Although any financial face-off between Perry and Romney seems to be a no-go, we wondered, what exactly could either of the politicians buy with $10,000?
• While it may not be the White House, $9,900 can buy a four-bedroom rowhouse near Baltimore’s Druid Hill neighborhood. While a listing for the less-than-a-Romney-bet home says the residence “needs work,” the abode, built in the 1880s, also has “great potential,” according to the seller.
• The winner of a $10K wager could give 10 kids the sugar high of their lives by buying each of them a “Golden Opulence Sundae” at Serendipity 3 in Georgetown. The desserts, which run a thousand bucks a pop, are covered in a 23K edible gold leaf and served with a tiny glass bowl of caviar.

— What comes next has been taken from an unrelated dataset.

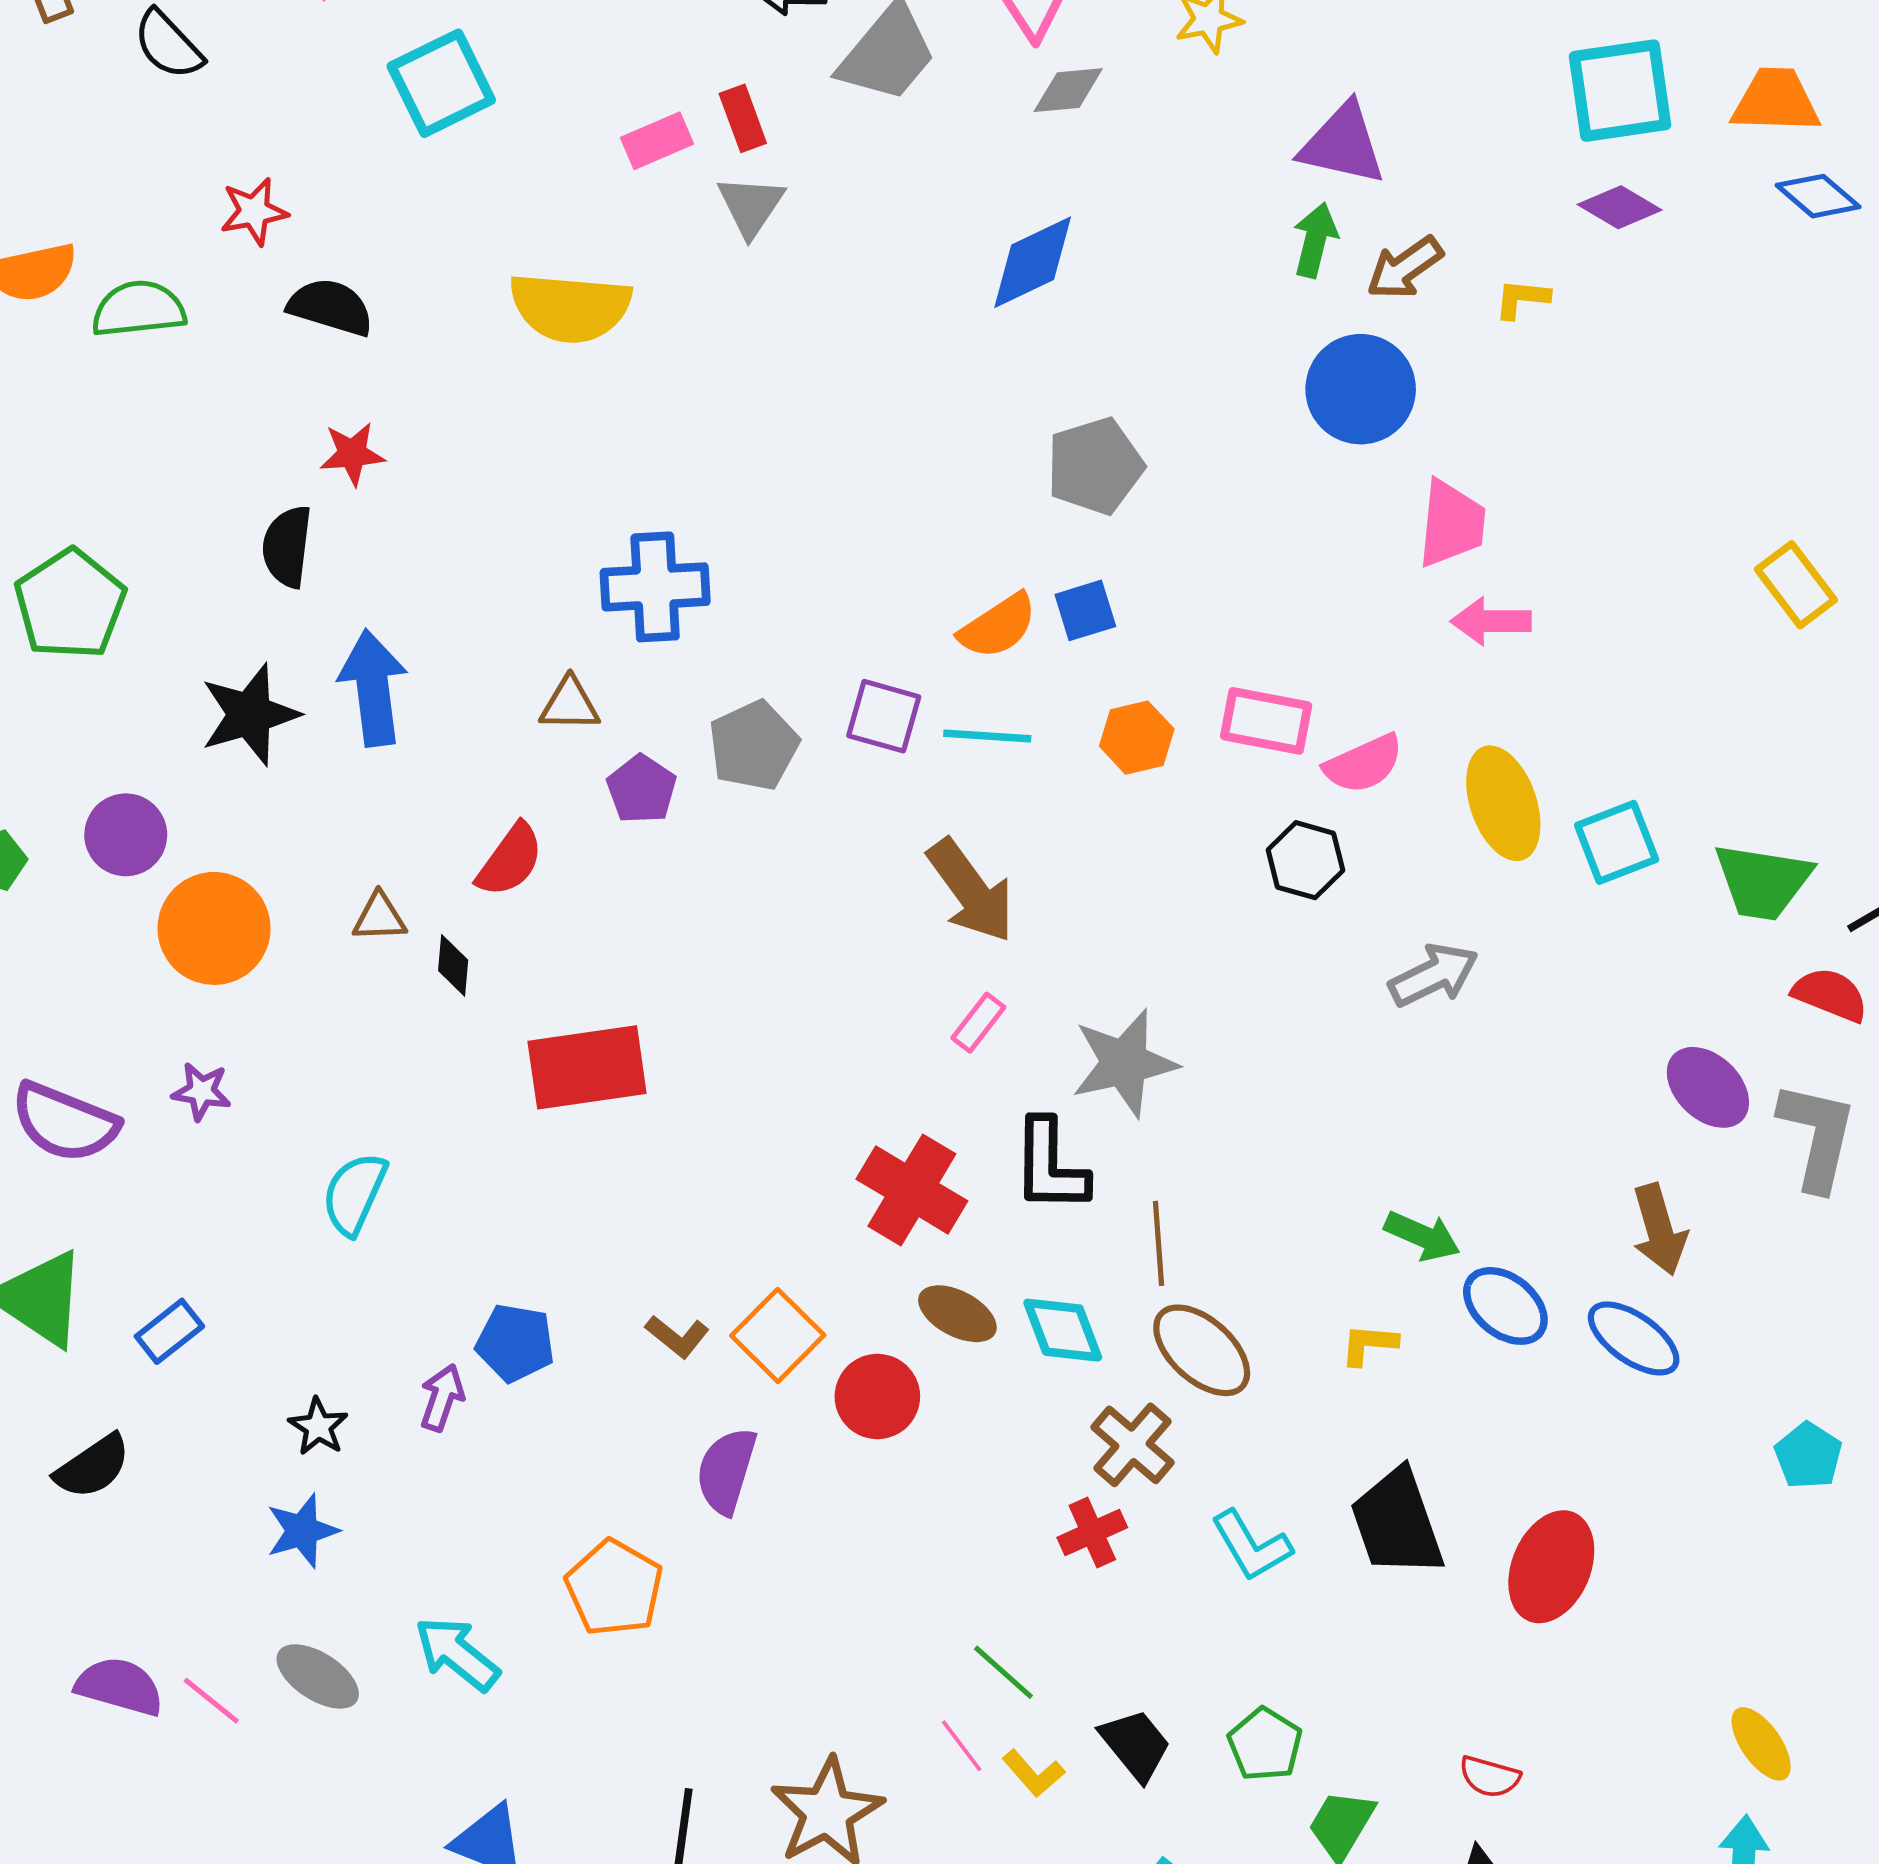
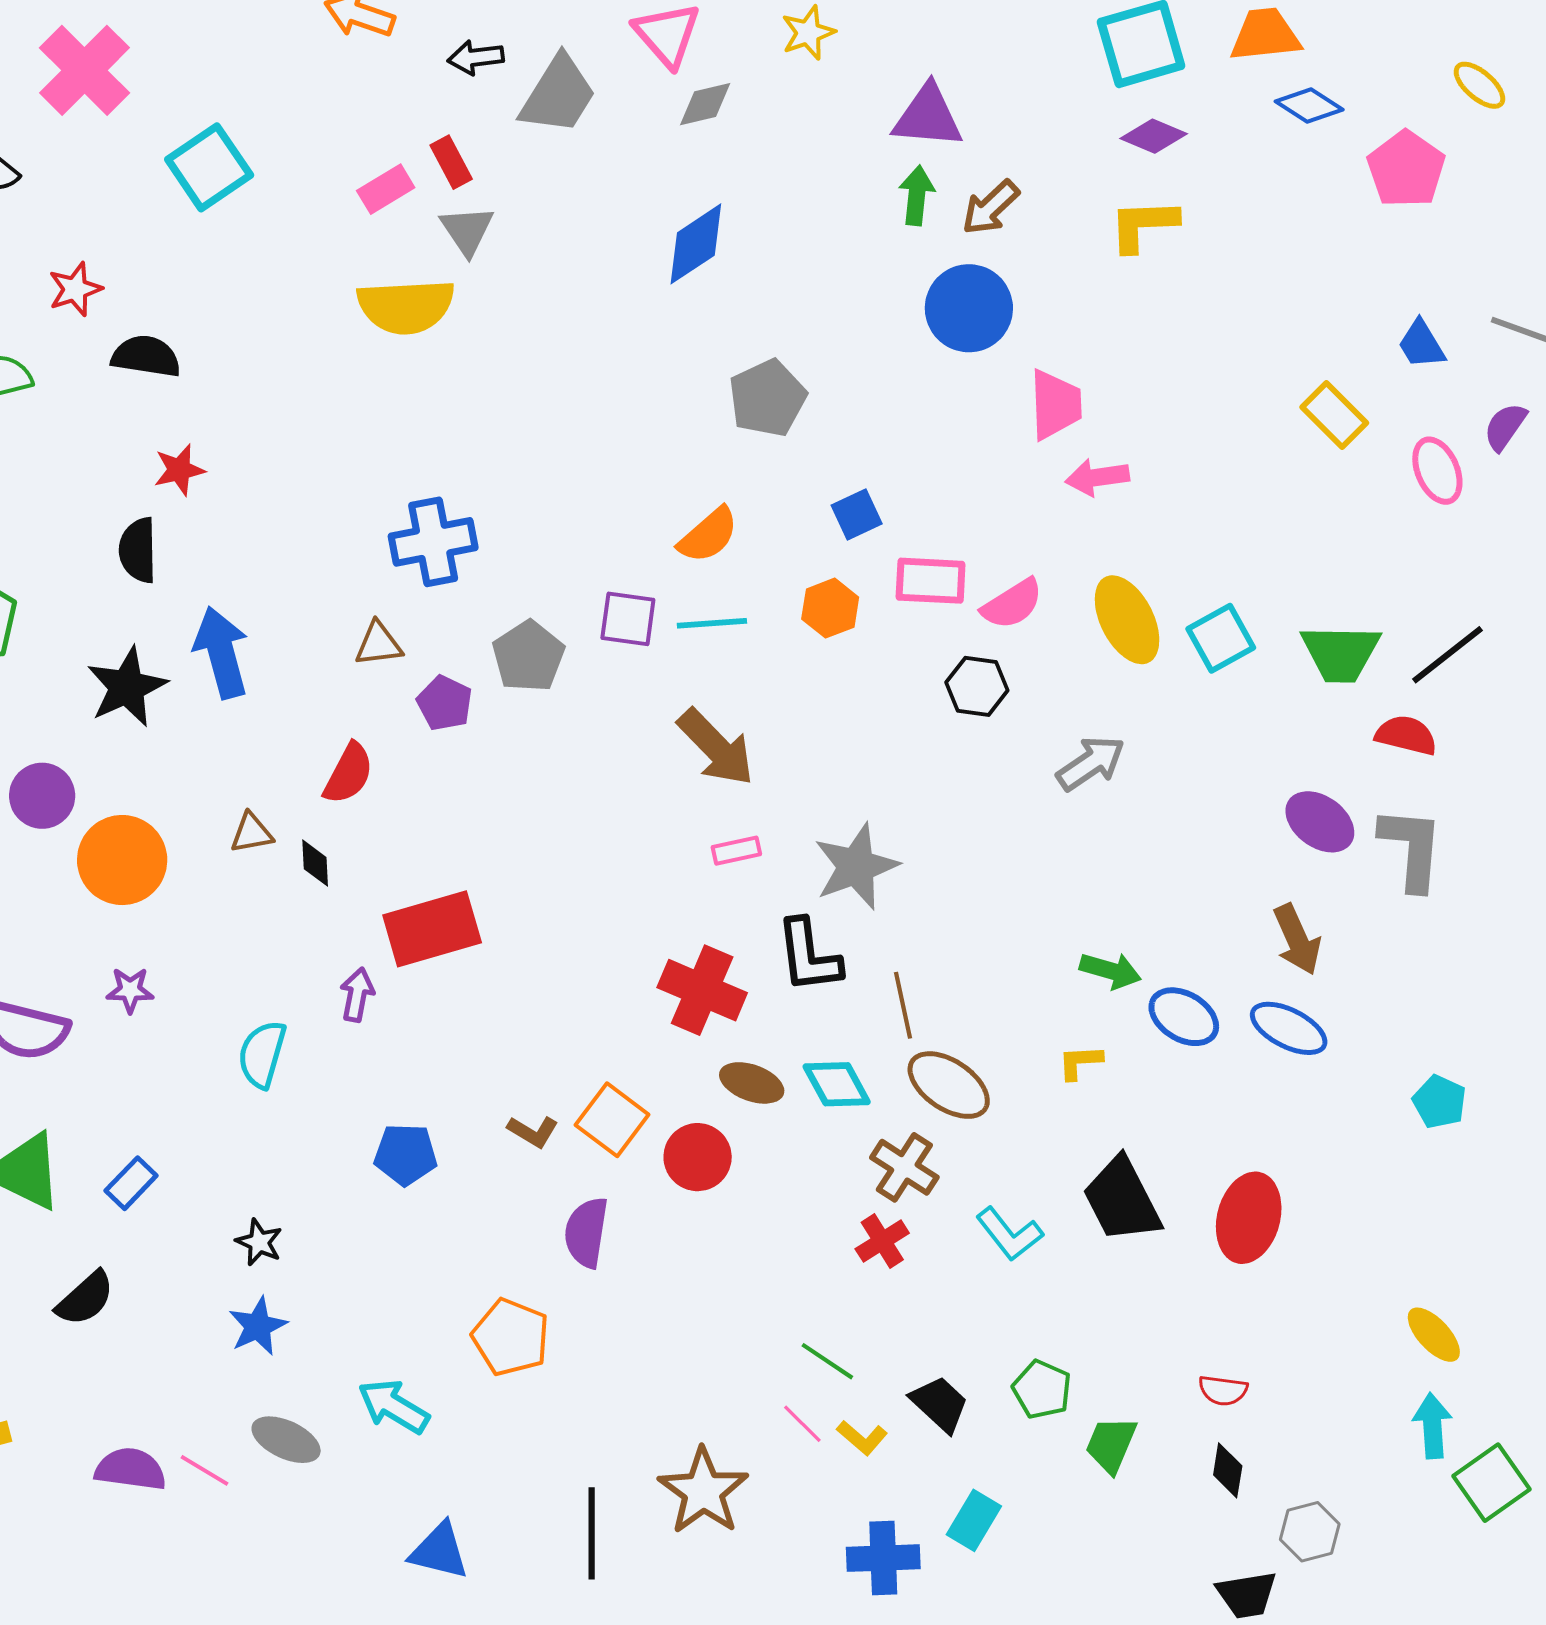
yellow L-shape: (1522, 299) -> (1143, 225), moved, size x1.6
yellow semicircle: (570, 307) -> (406, 306), moved
blue square: (1085, 610) -> (857, 515), moved
pink rectangle: (978, 1023) -> (736, 851), turned 48
purple arrow: (442, 1398) -> (357, 995), moved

• For some reason the Mini Cooper doesn’t exactly scream “presidential material” to us, but the candidates wouldn’t have to travel too far outside of D.C. to pick one up on a $10,000 budget. A used, 2002 model of the petite vehicle, with 53,000 miles on it, is for sale in Germantown, Md.
• If either Romney or Perry is feeling particularly generous, he could pick up a whole lot of swag from the other’s online campaign store. $10,000 can buy more than 3,333 Mitt Romney photo buttons, which run $3 apiece. Or the winner of the $10K can purchase 250 Rick Perry “boat bags,” which are stylishly emblazoned with Perry’s name.